TASK TO COMPLETE: Your answer should consist of each line below that contains the string "nonnormality".

RECORDS PROVIDED:
=-=-=-=-=

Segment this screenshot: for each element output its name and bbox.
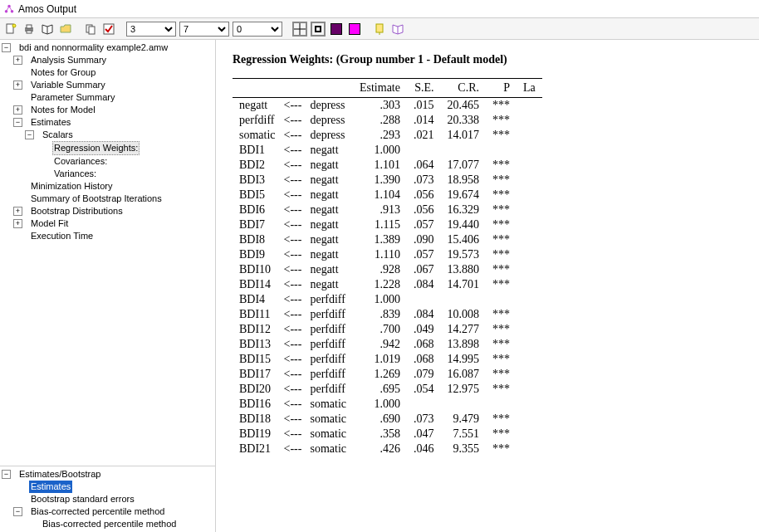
table-cell: *** xyxy=(486,262,517,277)
expand-icon[interactable]: + xyxy=(13,105,22,115)
tree-node-label[interactable]: Bootstrap Distributions xyxy=(29,205,125,217)
svg-rect-8 xyxy=(27,25,32,28)
fill-dark-icon[interactable] xyxy=(329,22,344,37)
tree-node-label[interactable]: Execution Time xyxy=(29,230,95,242)
table-cell xyxy=(517,247,542,262)
collapse-icon[interactable]: − xyxy=(25,130,34,139)
window-title: Amos Output xyxy=(18,3,76,15)
table-cell: *** xyxy=(486,173,517,188)
tree-node-label[interactable]: Covariances: xyxy=(52,155,109,168)
copy-icon[interactable] xyxy=(83,22,98,37)
table-cell: 13.880 xyxy=(440,262,486,277)
fill-magenta-icon[interactable] xyxy=(347,22,362,37)
table-cell: perfdiff xyxy=(233,113,282,128)
table-cell: *** xyxy=(486,232,517,247)
combo-level-c[interactable]: 0 xyxy=(233,22,282,37)
table-cell: 1.000 xyxy=(353,143,407,158)
tree-node-label[interactable]: Model Fit xyxy=(29,217,70,230)
collapse-icon[interactable]: − xyxy=(13,118,22,127)
table-row: BDI8<---negatt1.389.09015.406*** xyxy=(233,232,542,247)
tree-node-label[interactable]: Notes for Model xyxy=(29,104,97,116)
table-cell: .913 xyxy=(353,203,407,217)
tree-node-label[interactable]: Parameter Summary xyxy=(29,91,116,104)
tree-node[interactable]: Estimates xyxy=(2,481,215,493)
table-cell: 1.104 xyxy=(353,188,407,203)
expand-icon[interactable]: + xyxy=(13,56,22,65)
table-cell xyxy=(517,442,542,456)
tree-node[interactable]: +Bootstrap Distributions xyxy=(2,205,215,217)
tree-node-label[interactable]: Regression Weights: xyxy=(52,141,140,155)
tree-node-label[interactable]: Variable Summary xyxy=(29,79,107,91)
table-row: BDI19<---somatic.358.0477.551*** xyxy=(233,427,542,442)
tree-node-label[interactable]: Bias-corrected percentile method xyxy=(41,518,178,530)
combo-level-a[interactable]: 3 xyxy=(126,22,176,37)
tree-node[interactable]: +Model Fit xyxy=(2,217,215,230)
help-book-icon[interactable] xyxy=(390,22,405,37)
tree-node[interactable]: Minimization History xyxy=(2,180,215,193)
tree-node[interactable]: +Variable Summary xyxy=(2,79,215,91)
expand-icon[interactable]: + xyxy=(13,207,22,216)
table-cell: .079 xyxy=(407,367,441,382)
table-row: BDI17<---perfdiff1.269.07916.087*** xyxy=(233,367,542,382)
collapse-icon[interactable]: − xyxy=(2,470,11,479)
options-icon[interactable] xyxy=(101,22,116,37)
collapse-icon[interactable]: − xyxy=(2,43,11,52)
table-cell xyxy=(517,158,542,173)
table-cell: <--- xyxy=(282,203,304,217)
tree-node[interactable]: Notes for Group xyxy=(2,66,215,79)
tree-node-label[interactable]: Bootstrap standard errors xyxy=(29,493,136,505)
tree-node[interactable]: Execution Time xyxy=(2,230,215,242)
table-cell: .084 xyxy=(407,277,441,292)
table-cell: *** xyxy=(486,412,517,427)
table-cell: depress xyxy=(303,98,353,114)
table-cell: *** xyxy=(486,277,517,292)
tree-node-label[interactable]: Variances: xyxy=(52,168,98,180)
svg-rect-9 xyxy=(27,31,32,33)
tree-node-label[interactable]: Analysis Summary xyxy=(29,54,108,66)
tree-node[interactable]: −Scalars xyxy=(2,129,215,141)
tree-node[interactable]: −Bias-corrected percentile method xyxy=(2,505,215,518)
book-icon[interactable] xyxy=(40,22,55,37)
tree-node-label[interactable]: Estimates/Bootstrap xyxy=(17,468,102,481)
table-row: BDI14<---negatt1.228.08414.701*** xyxy=(233,277,542,292)
open-folder-icon[interactable] xyxy=(58,22,73,37)
table-cell: 16.329 xyxy=(440,203,486,217)
tree-node[interactable]: +Analysis Summary xyxy=(2,54,215,66)
tree-node-label[interactable]: Minimization History xyxy=(29,180,114,193)
target-cross-icon[interactable] xyxy=(292,22,307,37)
tree-node[interactable]: −Estimates/Bootstrap xyxy=(2,468,215,481)
tree-node[interactable]: Parameter Summary xyxy=(2,91,215,104)
table-cell: 9.355 xyxy=(440,442,486,456)
table-cell: depress xyxy=(303,113,353,128)
tree-node-label[interactable]: Notes for Group xyxy=(29,66,97,79)
tree-node[interactable]: Bootstrap standard errors xyxy=(2,493,215,505)
tree-node[interactable]: +Notes for Model xyxy=(2,104,215,116)
tree-node-label[interactable]: Scalars xyxy=(41,129,75,141)
tree-node-label[interactable]: Bias-corrected percentile method xyxy=(29,505,166,518)
tree-node-label[interactable]: bdi and nonnormality example2.amw xyxy=(17,41,169,54)
table-header: S.E. xyxy=(407,79,441,98)
new-page-icon[interactable] xyxy=(3,22,18,37)
hint-icon[interactable] xyxy=(372,22,387,37)
tree-node-label[interactable]: Summary of Bootstrap Iterations xyxy=(29,193,164,205)
tree-node[interactable]: Regression Weights: xyxy=(2,141,215,155)
target-box-icon[interactable] xyxy=(311,22,326,37)
table-cell: negatt xyxy=(303,173,353,188)
tree-node-label[interactable]: Estimates xyxy=(29,116,72,129)
collapse-icon[interactable]: − xyxy=(13,507,22,516)
tree-node[interactable]: −Estimates xyxy=(2,116,215,129)
tree-node[interactable]: Summary of Bootstrap Iterations xyxy=(2,193,215,205)
expand-icon[interactable]: + xyxy=(13,219,22,228)
expand-icon[interactable]: + xyxy=(13,81,22,90)
table-cell: 1.269 xyxy=(353,367,407,382)
tree-node[interactable]: Bias-corrected percentile method xyxy=(2,518,215,530)
tree-node[interactable]: −bdi and nonnormality example2.amw xyxy=(2,41,215,54)
tree-node[interactable]: Variances: xyxy=(2,168,215,180)
tree-node-label[interactable]: Estimates xyxy=(29,481,72,493)
table-header: La xyxy=(517,79,542,98)
tree-node[interactable]: Covariances: xyxy=(2,155,215,168)
svg-point-6 xyxy=(12,24,16,27)
print-icon[interactable] xyxy=(22,22,37,37)
combo-level-b[interactable]: 7 xyxy=(179,22,229,37)
table-cell: .690 xyxy=(353,412,407,427)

=-=-=-=-=

SOLUTION BELOW:
tree-node-label[interactable]: bdi and nonnormality example2.amw xyxy=(17,41,169,54)
tree-node[interactable]: −bdi and nonnormality example2.amw xyxy=(2,41,215,54)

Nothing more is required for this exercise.